• _Work task_:
Images should not appear in the copy, yet every line of the listing below must be printed exactly.

• _Exercise data_:
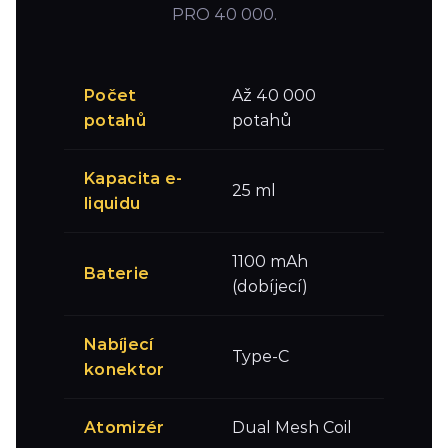
PRO 40 000.
Počet
Až 40 000
potahů
potahů
Kapacita e-
25 ml
liquidu
1100 mAh
Baterie
(dobíjecí)
Nabíjecí
Type-C
konektor
Atomizér
Dual Mesh Coil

• _Response area_:
PRO 40 000.
Počet
Až 40 000
potahů
potahů
Kapacita e-
25 ml
liquidu
1100 mAh
Baterie
(dobíjecí)
Nabíjecí
Type-C
konektor
Atomizér
Dual Mesh Coil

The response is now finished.